Review

kurz angerissen*

Spike Jonze reicht eine eigentlich kühl konnotierte Nahzukunftsvision, um einen der wärmsten und menschlichsten Liebesfilme der letzten Jahre abzuliefern. Scarlett Johansson (oder ihre deutsche Stammsprecherin Luise Helm) lassen einzig kraft ihrer Stimme eine komplexe Wesenheit entstehen, die alle Sehnsüchte nach Geborgenheit und Zweisamkeit explodieren lassen – und das dank Jonze nicht etwa in effekthascherischen Feuerwerken, sondern oftmals gegenteilig in einem Schwarzbild, das er immer einblendet, wenn die Geschichte eine einschneidende Zäsur erfährt. Scheinbar mühelos verknüpft der Regisseur Liebe und Erotik zu einer untrennbaren Einheit, ohne seine Hauptfigur auch nur eine Sekunde der Lächerlichkeit preiszugeben, was aufgrund der genretypischen Einzelgängerkonstellation und der optisch eigenwilligen Maske Joaquin Phoenix’ zumindest nahe lag.

Das Element der sozialen Ausgrenzung spart sich Jonze auf; er legt es sogar geradewegs darauf an, die gesellschaftliche Akzeptanz von Beziehungen zwischen Mensch und Computersystem darzulegen, die seinem Entwurf zu eigen ist. Während Theodore mit Knopf im Ohr durch die menschenvollen Straßen wandert und Selbstgespräche führt, fokussiert die Kamera immer wieder entgegenkommende Passanten, die das gleiche Verhalten zeigen, was den Sonderlingscharakter des Protagonisten abschwächt. Außerdem werden Parallelen zur Gegenwart herausgearbeitet; dass Menschen scheinbare Selbstgespräche führen, wenn sie auf den Straßen unterwegs sind, ist schließlich bereits Realität.
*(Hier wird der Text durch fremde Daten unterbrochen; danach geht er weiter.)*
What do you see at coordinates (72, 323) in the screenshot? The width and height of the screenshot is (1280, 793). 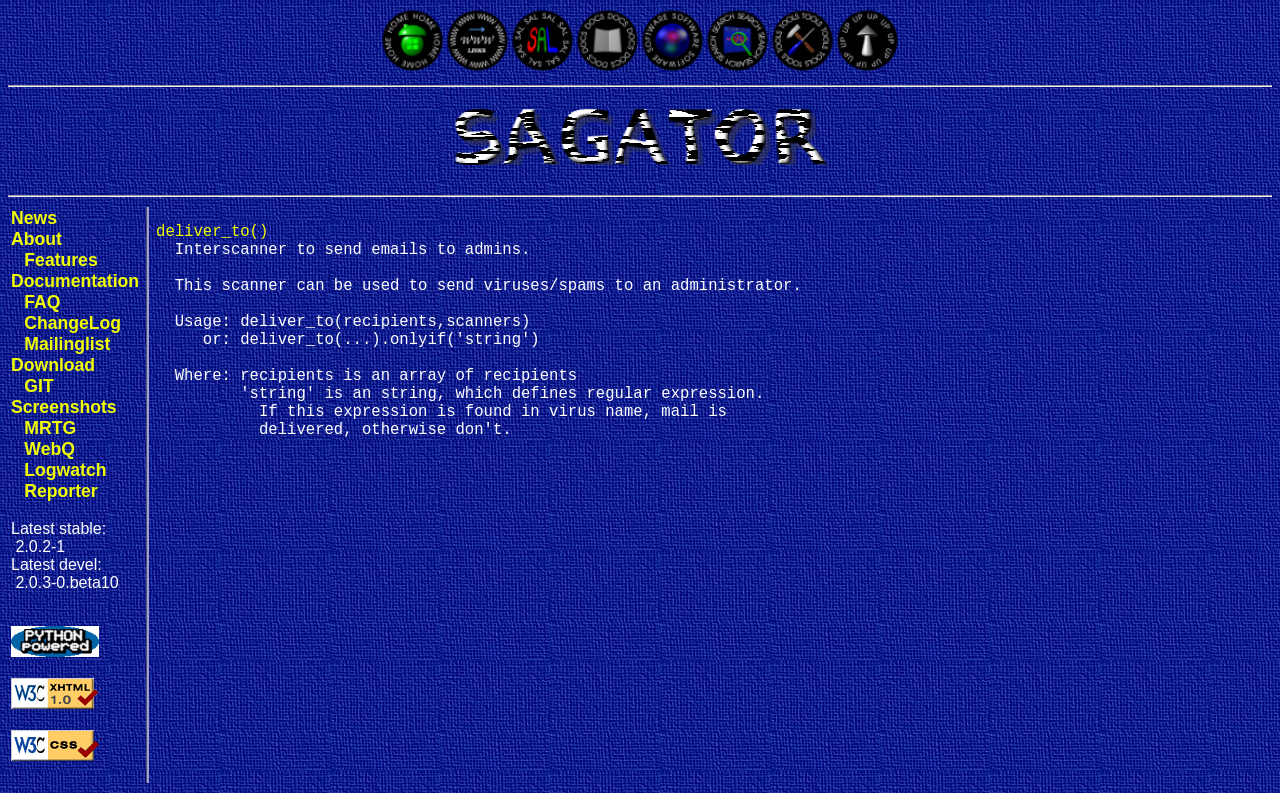 I see `ChangeLog` at bounding box center [72, 323].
Obwohl sich Jonze über die gesamte Laufzeit mit der Philosophie künstlicher Intelligenz beschäftigt, konkrete Fragen nach dem Fehlen von Körperlichkeit stellt und im letzten Akt daraus weiterführende Thesen entwickelt, die zu Komplikationen in der Computer-Mensch-Beziehung führen, ist „her“ doch in erster Linie ein romantisches Märchen, das insbesondere den Bauch anspricht und nur in zweiter Linie den Kopf. Dass die Inszenierung einmal mehr mainstream-abseitig und leicht experimentell ausfällt, ohne dass man deswegen auf melancholische Leichtigkeit verzichten muss, verstärkt lediglich die Intensität, denn die von Phoenix und Johansson so greifbar transportierten Emotionen fühlen sich so nicht nach Plastik-Massenabfertigung für den Großmarkt an, wie es in der gängigen Hollywood-RomCom fast durchweg der Fall ist.